Publications

Explore our research publications and technical papers that advance Thai language AI development. From foundational models to cutting-edge applications, discover the scientific contributions driving innovation in Thai NLP.

Research Papers

Access our latest research publications covering Thai language models, multimodal systems, and evaluation frameworks.

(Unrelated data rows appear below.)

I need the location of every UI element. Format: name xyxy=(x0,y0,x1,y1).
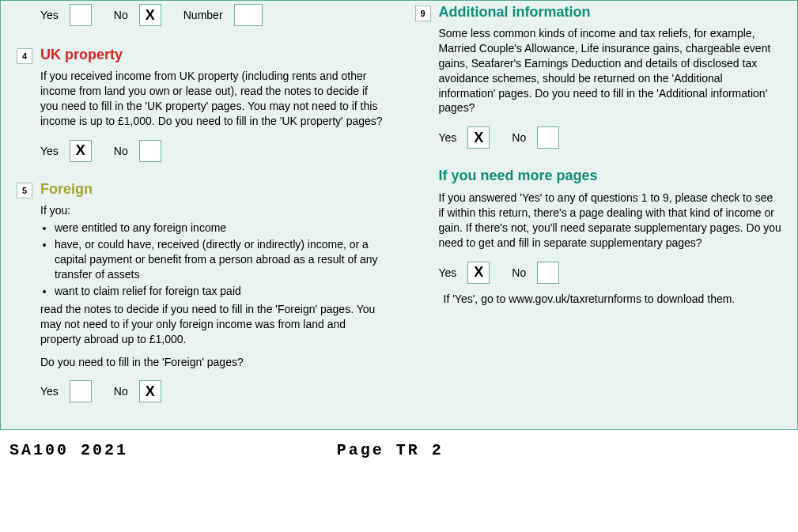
uk-property-body: If you received income from UK property … xyxy=(40,69,384,129)
top-yes-label: Yes xyxy=(40,9,59,21)
right-column: 9 Additional information Some less commo… xyxy=(399,4,798,421)
add-no-label: No xyxy=(512,131,526,144)
section-title-foreign: Foreign xyxy=(40,181,93,198)
page-number: Page TR 2 xyxy=(337,441,789,459)
foreign-question: Do you need to fill in the 'Foreign' pag… xyxy=(40,356,244,368)
additional-body: Some less common kinds of income and tax… xyxy=(439,26,782,115)
foreign-yes-checkbox[interactable] xyxy=(70,380,92,402)
top-yesno-row: Yes No X Number xyxy=(40,4,384,26)
mp-no-checkbox[interactable] xyxy=(537,262,559,284)
section-title-uk-property: UK property xyxy=(40,47,123,63)
add-yes-label: Yes xyxy=(439,131,457,144)
top-no-label: No xyxy=(114,9,128,21)
form-code: SA100 2021 xyxy=(9,441,337,459)
ukp-yes-checkbox[interactable]: X xyxy=(70,140,92,162)
top-number-input[interactable] xyxy=(234,4,263,26)
section-number-5: 5 xyxy=(17,183,32,198)
more-pages-note: If 'Yes', go to www.gov.uk/taxreturnform… xyxy=(444,292,782,307)
mp-no-label: No xyxy=(512,266,526,279)
section-more-pages: If you need more pages If you answered '… xyxy=(415,168,782,306)
section-uk-property: 4 UK property If you received income fro… xyxy=(17,47,384,162)
top-yes-checkbox[interactable] xyxy=(70,4,92,26)
add-no-checkbox[interactable] xyxy=(537,126,559,149)
foreign-no-checkbox[interactable]: X xyxy=(139,380,161,402)
section-foreign: 5 Foreign If you: were entitled to any f… xyxy=(17,181,384,403)
add-yes-checkbox[interactable]: X xyxy=(467,126,490,149)
mp-yes-label: Yes xyxy=(439,266,457,279)
ukp-yes-label: Yes xyxy=(40,145,59,157)
top-number-label: Number xyxy=(183,9,223,21)
ukp-no-checkbox[interactable] xyxy=(139,140,161,162)
foreign-yes-label: Yes xyxy=(40,385,59,398)
more-pages-body: If you answered 'Yes' to any of question… xyxy=(439,191,782,251)
section-title-additional: Additional information xyxy=(439,4,591,21)
section-number-9: 9 xyxy=(415,6,431,21)
section-additional-info: 9 Additional information Some less commo… xyxy=(415,4,782,149)
page-footer: SA100 2021 Page TR 2 xyxy=(0,430,798,464)
more-pages-title: If you need more pages xyxy=(439,168,782,184)
foreign-yesno: Yes No X xyxy=(40,380,384,402)
form-panel: Yes No X Number 4 UK property If you rec… xyxy=(0,0,798,430)
foreign-bullet-2: have, or could have, received (directly … xyxy=(55,237,384,282)
foreign-after: read the notes to decide if you need to … xyxy=(40,303,375,345)
section-number-4: 4 xyxy=(17,48,32,64)
top-no-checkbox[interactable]: X xyxy=(139,4,161,26)
mp-yes-checkbox[interactable]: X xyxy=(467,262,490,284)
foreign-intro: If you: xyxy=(40,204,70,217)
left-column: Yes No X Number 4 UK property If you rec… xyxy=(1,4,399,421)
foreign-bullet-1: were entitled to any foreign income xyxy=(55,221,384,236)
ukp-no-label: No xyxy=(114,145,128,157)
foreign-bullets: were entitled to any foreign income have… xyxy=(40,221,384,298)
foreign-bullet-3: want to claim relief for foreign tax pai… xyxy=(55,284,384,299)
additional-yesno: Yes X No xyxy=(439,126,782,149)
more-pages-yesno: Yes X No xyxy=(439,262,782,284)
foreign-no-label: No xyxy=(114,385,128,398)
foreign-body: If you: were entitled to any foreign inc… xyxy=(40,203,384,370)
uk-property-yesno: Yes X No xyxy=(40,140,384,162)
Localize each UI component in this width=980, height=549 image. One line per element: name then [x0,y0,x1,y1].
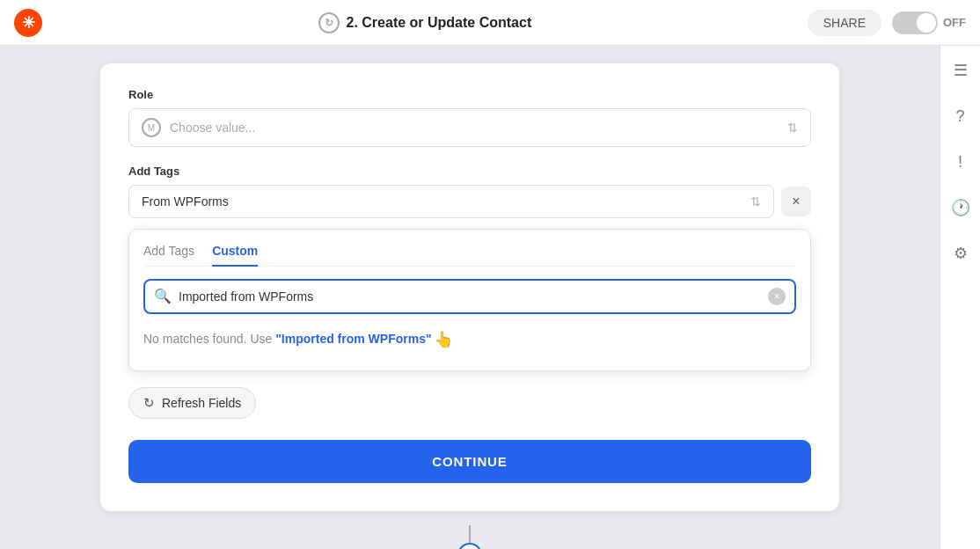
search-input-wrap: 🔍 × [143,279,796,314]
toggle-label: OFF [943,16,966,29]
tab-add-tags[interactable]: Add Tags [143,244,194,267]
tags-select-value: From WPForms [142,194,229,209]
alert-icon[interactable]: ! [947,148,975,176]
search-input[interactable] [179,281,761,312]
share-button[interactable]: SHARE [808,10,881,36]
tab-custom[interactable]: Custom [212,244,258,267]
refresh-fields-label: Refresh Fields [162,396,241,410]
role-arrows-icon: ⇅ [787,121,798,135]
main-content: Role M Choose value... ⇅ Add Tags From W… [0,46,940,549]
app-logo: ✳ [14,9,42,37]
add-step-button[interactable]: + [457,543,482,550]
page-title-text: 2. Create or Update Contact [347,15,532,31]
tags-close-button[interactable]: × [781,187,811,216]
dropdown-tabs: Add Tags Custom [143,244,796,267]
role-label: Role [128,88,811,101]
settings-icon[interactable]: ⚙ [947,239,975,267]
right-sidebar: ☰ ? ! 🕐 ⚙ [940,46,980,549]
refresh-icon: ↻ [143,395,155,411]
no-matches-prefix: No matches found. Use [143,331,275,345]
add-tags-label: Add Tags [128,165,811,178]
dropdown-panel: Add Tags Custom 🔍 × No matches found. Us… [128,229,811,371]
role-placeholder: Choose value... [170,121,255,135]
connector-line [469,525,471,543]
toggle-wrap: OFF [892,11,966,34]
refresh-fields-button[interactable]: ↻ Refresh Fields [128,387,256,419]
role-select[interactable]: M Choose value... ⇅ [128,108,811,147]
topbar-right: SHARE OFF [808,10,966,36]
menu-icon[interactable]: ☰ [947,56,975,84]
search-clear-button[interactable]: × [768,288,786,305]
clock-icon[interactable]: 🕐 [947,194,975,222]
card: Role M Choose value... ⇅ Add Tags From W… [100,63,839,511]
add-tags-row: From WPForms ⇅ × [128,185,811,218]
role-select-left: M Choose value... [142,118,255,137]
toggle-knob [917,13,936,33]
bottom-connector: + [457,525,482,550]
page-title: ↻ 2. Create or Update Contact [318,12,532,33]
step-icon: ↻ [318,12,340,33]
role-icon: M [142,118,161,137]
search-icon: 🔍 [154,288,172,304]
toggle-switch[interactable] [892,11,938,34]
tags-select[interactable]: From WPForms ⇅ [128,185,774,218]
continue-button[interactable]: CONTINUE [128,440,811,483]
topbar: ✳ ↻ 2. Create or Update Contact SHARE OF… [0,0,980,46]
no-matches-text: No matches found. Use "Imported from WPF… [143,326,796,356]
no-matches-link[interactable]: "Imported from WPForms" [275,331,431,345]
tags-arrows-icon: ⇅ [750,194,761,209]
help-icon[interactable]: ? [947,102,975,130]
cursor-icon: 👆 [434,330,453,349]
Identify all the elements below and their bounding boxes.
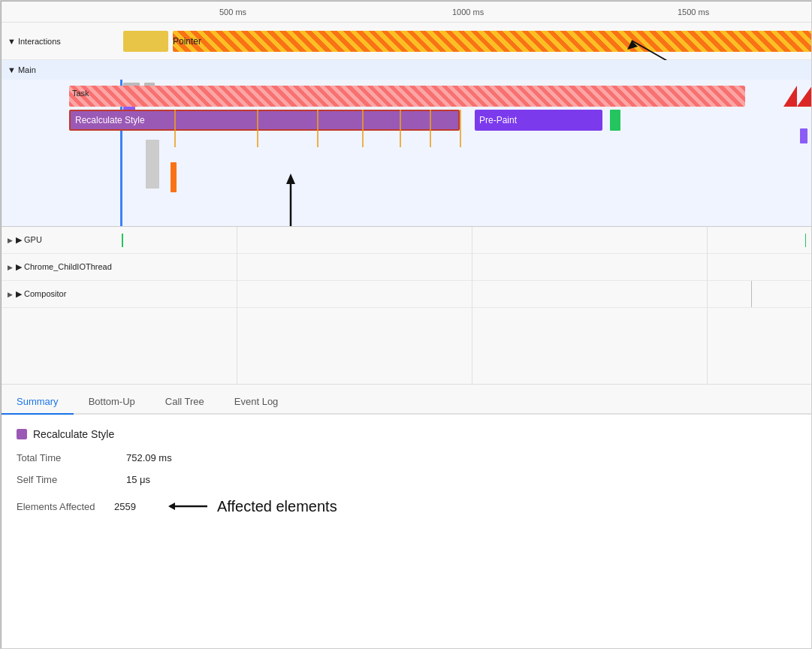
main-section: ▼ Main Task Recalculate Style (2, 60, 812, 227)
orange-hatch-interaction (173, 31, 812, 52)
selected-task-annotation: Selected rendering task (182, 166, 407, 226)
compositor-triangle: ▶ (8, 291, 13, 298)
summary-title-row: Recalculate Style (17, 428, 797, 440)
summary-content: Recalculate Style Total Time 752.09 ms S… (2, 415, 812, 649)
vtick-1 (174, 110, 176, 147)
vtick-6 (430, 110, 431, 147)
tab-summary[interactable]: Summary (2, 390, 74, 415)
interactions-label: ▼ Interactions (2, 37, 122, 46)
vtick-3 (317, 110, 318, 147)
elements-key: Elements Affected (17, 501, 114, 512)
orange-sub-bar (171, 162, 177, 192)
app-container: 500 ms 1000 ms 1500 ms ▼ Interactions Po… (1, 1, 812, 649)
vtick-7 (460, 110, 461, 147)
purple-mini-right (800, 128, 807, 143)
compositor-label: ▶ ▶ Compositor (2, 289, 122, 299)
bottom-panel: Summary Bottom-Up Call Tree Event Log Re… (2, 385, 812, 649)
childio-label: ▶ ▶ Chrome_ChildIOThread (2, 262, 122, 272)
interactions-timeline: Pointer (122, 23, 812, 59)
gpu-row: ▶ ▶ GPU (2, 227, 812, 254)
total-time-key: Total Time (17, 452, 114, 463)
self-time-key: Self Time (17, 474, 114, 485)
compositor-content (122, 281, 812, 307)
tick-1000: 1000 ms (452, 8, 484, 17)
pointer-yellow-block (123, 31, 168, 52)
vtick-4 (362, 110, 364, 147)
childio-text: ▶ Chrome_ChildIOThread (16, 262, 112, 272)
tab-calltree[interactable]: Call Tree (150, 390, 219, 415)
prepaint-bar[interactable]: Pre-Paint (475, 110, 602, 131)
svg-marker-7 (168, 503, 175, 510)
main-tracks: Task Recalculate Style Pre-Paint (2, 80, 812, 226)
interactions-row: ▼ Interactions Pointer (2, 23, 812, 60)
elements-val: 2559 (114, 501, 136, 512)
task-bar (69, 86, 745, 107)
childio-row: ▶ ▶ Chrome_ChildIOThread (2, 254, 812, 281)
compositor-text: ▶ Compositor (16, 289, 66, 299)
elements-affected-row: Elements Affected 2559 Affected elements (17, 496, 797, 517)
selected-task-arrow-svg: Selected rendering task (182, 166, 407, 226)
gpu-content (122, 227, 812, 253)
summary-title-text: Recalculate Style (33, 428, 114, 440)
recalc-label: Recalculate Style (75, 115, 145, 125)
compositor-row: ▶ ▶ Compositor (2, 281, 812, 308)
main-label: ▼ Main (2, 65, 122, 74)
compositor-separator (751, 281, 752, 307)
gpu-label: ▶ ▶ GPU (2, 235, 122, 245)
task-red-corner (797, 86, 812, 107)
task-red-corner2 (783, 86, 797, 107)
gpu-green-left (122, 234, 123, 247)
gpu-triangle: ▶ (8, 237, 13, 244)
recalc-bar[interactable]: Recalculate Style (69, 110, 460, 131)
svg-marker-4 (286, 174, 295, 184)
self-time-val: 15 μs (126, 474, 150, 485)
affected-annotation: Affected elements (166, 496, 337, 517)
self-time-row: Self Time 15 μs (17, 474, 797, 485)
gray-sub-bar (146, 140, 159, 189)
affected-arrow-svg (166, 496, 211, 517)
vtick-5 (400, 110, 401, 147)
main-header-row: ▼ Main (2, 60, 812, 80)
tabs-bar: Summary Bottom-Up Call Tree Event Log (2, 385, 812, 415)
pointer-label: Pointer (173, 36, 201, 47)
prepaint-label: Pre-Paint (479, 115, 517, 125)
timeline-header: 500 ms 1000 ms 1500 ms (2, 2, 812, 23)
gpu-text: ▶ GPU (16, 235, 42, 245)
top-panel: 500 ms 1000 ms 1500 ms ▼ Interactions Po… (2, 2, 812, 385)
vtick-2 (257, 110, 258, 147)
gpu-green-right (805, 234, 807, 247)
childio-triangle: ▶ (8, 264, 13, 271)
purple-color-icon (17, 429, 27, 439)
childio-content (122, 254, 812, 280)
affected-annotation-text: Affected elements (217, 498, 337, 515)
green-bar-prepaint (610, 110, 620, 131)
total-time-row: Total Time 752.09 ms (17, 452, 797, 463)
tab-eventlog[interactable]: Event Log (219, 390, 294, 415)
tick-500: 500 ms (219, 8, 246, 17)
total-time-val: 752.09 ms (126, 452, 172, 463)
tick-1500: 1500 ms (678, 8, 709, 17)
task-label: Task (72, 89, 89, 98)
tab-bottomup[interactable]: Bottom-Up (74, 390, 150, 415)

Typhoon 2: A Family of Open Text and Multimodal Thai Large Language Model

December 2024Technical Report

This paper presents Typhoon 2, Thai-optimized models for text, vision, and audio. It outlines methods like continual pre-training and post-training to enhance Thai performance, with evaluation across tasks. The series includes models from 1 to 70 billion parameters, safety tools, and advances in document understanding and speech processing.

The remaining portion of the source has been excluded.